Sydney doctor struck off for seven years after ‘quack’ medical treatment led to a patient’s death
A doctor has been struck off the medical register for at least seven years over his treatment of five patients, including the administration of stem cell therapy on two of these patients—one of whom died.
The doctor, who trained in New Zealand and registered in Australia in 1974, had initially worked in general practice.
From 2000 until he surrendered his registration on 31 August 2019, he had engaged in cosmetic practice in Sydney.
On 9 November 2012, the practitioner performed stem cell therapy on a patient (patient E) who had sought treatment to help improve his bilateral vestibular dysfunction (BVD).
Patient E was told the treatment was “100% safe” but had no recollection of signing consent forms at either consultation or on the day of the procedure.
“He did not tell me that stem cell therapy is experimental or explain the risks, other than to say there might be some weeping after the procedure,” Patient E told the NSW Civil and Administrative Tribunal, which found the doctor’s administration of stem cell therapy for BVD was “experimental and demonstrated a lack of appropriate care”.
On 20 December 2013, the practitioner performed stem cell therapy on another patient (Patient D), a 75-year-old woman with frontal lobe dementia, hypertension and atrial fibrillation.
She was discharged that evening to her nursing home, however within just a few hours, at 7.45pm, she was pronounced deceased.
Deputy State Coroner Hugh Dillon found Patient D died due to hypovolemic shock following uncontrolled blood loss caused by mini liposuction stem cell procedure performed on her by the practitioner.
Patient D’s general practitioner had completed a patient medical history form on 21 November 2013 that disclosed Patient D was taking aspirin as a blood thinner.
A few days before the procedure, a copy of Patient D’s medication chart had also been faxed to the doctor from her nursing home, which disclosed that her medications included aspirin and krill oil daily.
The doctor reported that he had a conversation with Patient D’s relative saying the patient should cease use of aspirin four days prior to the planned surgery. However this relative had no recollection of this instruction.
No inquiries were made by the practitioner prior to commencing the stem cell procedure about whether Patient D had ceased taking her medication.
Patient D’s nursing home records disclose that she took all of her medications on the morning of the surgery.
Her medical records immediately after the stem cell procedure disclosed her fluctuating blood pressure and heart rate, however she had still been discharged back to her nursing home.
An expert witness, who is a professor in the field of dementia research, was “highly critical” of the practitioner’s treatment of Patient D with stem cell therapy.
“There is no evidence that intravenous stem cell therapy for Alzheimer’s disease and dementia is safe,” he stated in his report.
A second expert witness said aspirin should have ceased aspirin 5-7 days before surgery, and that Patient D was a “poor selection for a risky procedure with no reasonable chance of success”.
He said the patient should have been referred to hospital after the surgery.
The tribunal accepted that Patient D lacked capacity to provide consent and her close relation, who had Enduring Power of Attorney, had not been adequately warned of the risks of the procedure including haemorrhage and death.

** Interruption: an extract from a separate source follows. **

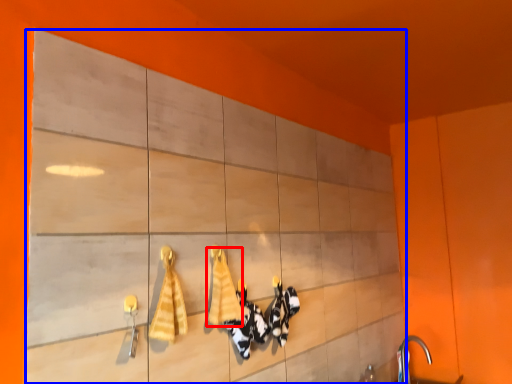 Question: Which object is closer to the camera taking this photo, bath towel (highlighted by a red box) or cabinetry (highlighted by a blue box)?

Choices:
 (A) bath towel
 (B) cabinetry

Answer: (B) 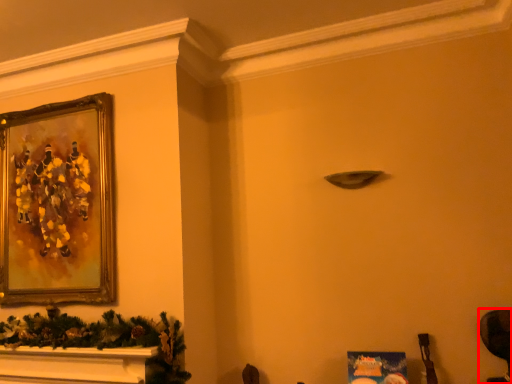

They also agreed with the comments of Deputy State Coroner Dillon that Patient D’s treatment was analogous to “quack” medicine.
In addition to the above complaints, the practitioner was found to have inappropriately prescribed peptides to three patients (Patients A, B and C) as well as peptides, S4 and S8 drugs himself.
The doctor, who did not attend the hearing, did not admit that he was guilty of professional misconduct.
However the tribunal found the complaints, particularly the case of Patient D, disclosed a “reckless disregard for patient safety … of a sufficiently serious nature to justify the cancellation of the practitioner’s registration.”
He was found guilty of professional misconduct and his registration would have been cancelled, had he been registered at the date of the hearing.
The doctor may not seek a review of this cancellation order for a period of seven years.
He was ordered to pay costs to the Health Care Complaints Commission.